①《贵州罕见干旱凸显水利欠账 水库失修致水源流失》,载《工人日报》,2010年3月22日;《专家称高原热力因素加厄尔尼诺现象致西南干旱》,载《广州日报》,2010年3月20日。

②徐小青,《中国农村公共服务》,北京:中国发展出版社,2002年;林万龙,《中国农村社区公共产品供给制度变迁研究》,北京:中国财政经济出版社,2003年;冯广志,《小型农村水利改革思路》,载《中国水利》,2001年第8期;崔浩辉,《农田水利建设呼唤新机制》,载《人民日报》,2005年11月28日。

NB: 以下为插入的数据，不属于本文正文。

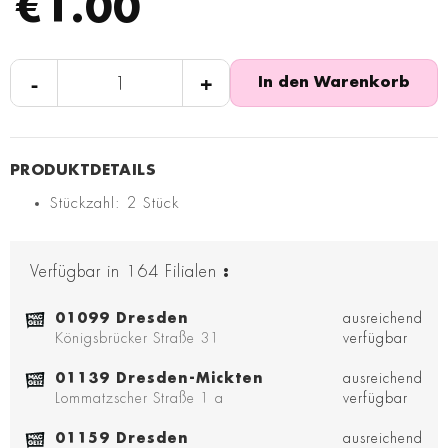
€1.00
-
+
In den Warenkorb
Stückzahl: 2 Stück
Verfügbar in
164
Filialen
:
01099 Dresden
ausreichend
Königsbrücker Straße 31
verfügbar
01139 Dresden-Mickten
ausreichend
Lommatzscher Straße 1 a
verfügbar
01159 Dresden
ausreichend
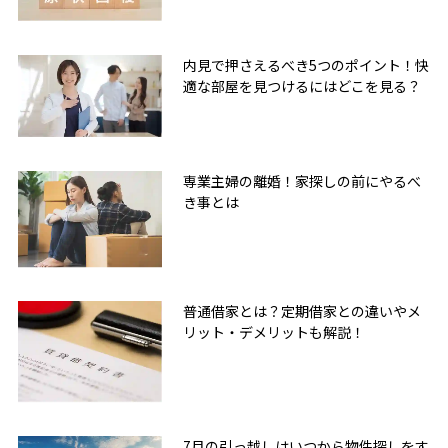
内見で押さえるべき5つのポイント！快
適な部屋を見つけるにはどこを見る？
専業主婦の離婚！家探しの前にやるべ
き事とは
普通借家とは？定期借家との違いやメ
リット・デメリットも解説！
7月の引っ越しはいつから物件探しをす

③罗兴佐、贺雪峰,《乡村水利的组织基础——以荆门农田水利调查为例》,载《学海》,2003年第6期;罗兴佐、贺雪峰,《取消农业税后农村水利供给的制度设计及其困境》,载《中国农村水利水电》,2008年第4期;贺雪峰、罗兴佐,《农村公共品供给:税费改革前后的比较与评述》,载《天津行政学院学报》,2008年第5期;罗兴佐、刘书文,《市场失灵与政府缺位——农田水利的双重困境》,载《中国农村水利水电》,2005年第6期;贺雪峰、罗兴佐,《论农村公共物品供给中的均衡》,载《经济学家》,2006年第1期;罗兴佐,《对当前若干农田水利政策的反思》,载《调研世界》,2008年第1期。

④罗兴佐、贺雪峰,《论乡村水利的社会基础——以荆门农田水利调查为例》,载《开放时代》,2004年第2期。

⑤当然,有些村庄也会根据田亩数来征收,但其与按产量征收的内在逻辑是一样的,只是,按照产量平摊税费能将平衡机制发挥到极点。

⑥任务有时是多样的,除有差别的费用外,还有为解决农田水利等基础设施建设而需要出的两工,即劳动积累工和义务工,一般均按田亩或产量均摊,其逻辑实质与征收费用是一样的。

⑦“谁受益,谁负担”的理论实质上就是这样,其问题在于,受益主体的界定只可能界定直接受益,而对于间接受益往往无法界定。

⑧罗兴佐,《对当前若干农田水利政策的反思》,载《调研世界》,2008年第1期。

⑨我们在调查讨论时申端锋所提到的观点。

⑩陈嘉明,《现代性与后现代性十五讲》,北京:北京大学出版社,2006年。